The UAE is mainly a tea not coffee drinker. Because of this and the high growth in its population, tea demand has remained strong in the Gulf nation and this has boosted its prices by nearly 50 per cent over the past few years.
“Black tea is the leader by a wide margin among hot beverages in UAE. The country’s population comprises of ethnicities which are largely tea rather than coffee consuming. Globally, demand for hot beverages is strongly divided by ethnic lines. UAE has a very mixed population but is predominantly tea drinking,” the government-controlled Emirates Industrial Bank (EIB) said in a study.
“Its Arab, Iranian, Indian sub-continent and British populations are all tea drinking, as also the Chinese. The only major coffee drinking group in UAE is from Philippines, and Arabs who drink both tea and coffee.”
The report showed demand is mostly for black tea, with almost negligible amounts of green tea sold in the market-not exceeding three per cent.
Within black tea, the demand is predominantly for loose tea (also called pack tea, as opposed to teabags), according to the Dubai-based EIB.
“Loose/pack tea accounts for almost four-fifth of the demand by weight. In value terms, the share of teabags is considerably higher because of their higher price, whose share by value is more than double by weight.”
The repot showed tea business volume has steadily grown because of a rapidly increasing population and not only because of high consumption.
It said the “population effect” is further reinforced because of the “floating” population of tourists, adding that tourists have been steadily increasing, as tourism has not been affected by the economic downturn since 2008.
While there has been a mere 16 per cent growth in last five year (2005-2010) in volume, there has been a huge 80 per cent increase in value terms, it said.
“This indicates a more than 50 per cent rise in price in five years. The increase in value is partly explained by the growing demand for premium teas (including teabags replacing cheaper loose tea), and partly by a rise in prices.”
The study noted that in keeping with general consumer trends in the country, the tea market too, has been moving towards improved and upscale products, whether in content or in packaging and image.
“As a result the market has seen the introduction of more and more fruit and herbal teas. However, the global downturn and its consequent affect on the UAE economy impacted the tea market as well, slowing down the growth of premium products. In any case, the role of these teas is still rather small.”
Turning to tea manufacturing in the UAE, EIB said the Jebel Ali Free Trade Zone now has a large teabags factory. It said this is multinational company, a global leader in both teabags and black tea¸ making UAE a leading global producer of teabags as this company not only feeds the domestic market but also the wider Gulf region and the international markets.
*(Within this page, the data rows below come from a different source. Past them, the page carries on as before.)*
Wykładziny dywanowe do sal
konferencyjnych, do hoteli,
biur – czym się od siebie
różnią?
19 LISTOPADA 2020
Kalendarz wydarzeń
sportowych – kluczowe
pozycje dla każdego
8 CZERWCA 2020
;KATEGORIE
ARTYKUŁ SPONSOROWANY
The report said the UAE has also emerged as a key tea exporter, with nearly 17,000 tonnes of tea re-exported in 2010 worth around Dh200 million.
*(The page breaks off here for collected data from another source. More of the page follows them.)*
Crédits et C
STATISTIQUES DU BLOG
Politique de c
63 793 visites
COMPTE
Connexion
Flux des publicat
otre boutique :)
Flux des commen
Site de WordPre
Iran is the predominant destination by a wide margin, accounting for more than 90 per cent or the UAE’s tea re-exports, it said.
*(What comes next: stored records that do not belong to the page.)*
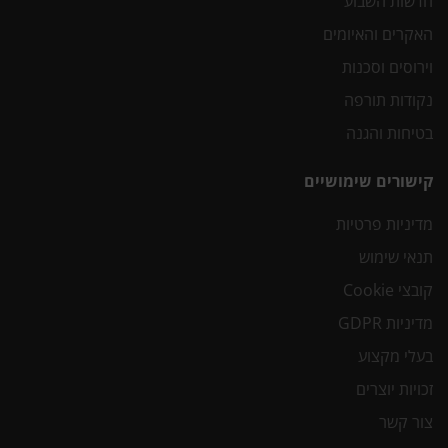
חדשות השבוע
האקרים והאיומים
וירוסים וסכנות
נקודות תורפה
בטיחות והגנה
קישורים שימושיים
מדיניות פרטיות
תנאי שימוש
קובצי Cookie
מדיניות GDPR
בעלי מקצוע
זכויות יוצרים
צור קשר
“Whereas, once re-exports to Iran were of loose tea, they are now overwhelmingly of tea bags. The southern CIS countries are emerging as significant buyers, of which Uzbekistan is a key destination.”
The report showed India and Sri Lanka are the top tea exporters to the UAE, largely because of the demand for black tea.
“These two countries are the leading global producers of black fermented tea. Teabags which were once almost entirely sourced from the United Kingdom are now produced domestically in Jebel Ali,” it said.
“Though attempts by coffee producers have made to dislodge tea, they have not much succeeded. Tea is too strongly entrenched among the consumers in UAE and is drunk several times a day. It also has an edge over coffee insofar it is cheaper. Its consumption is only likely to grow.”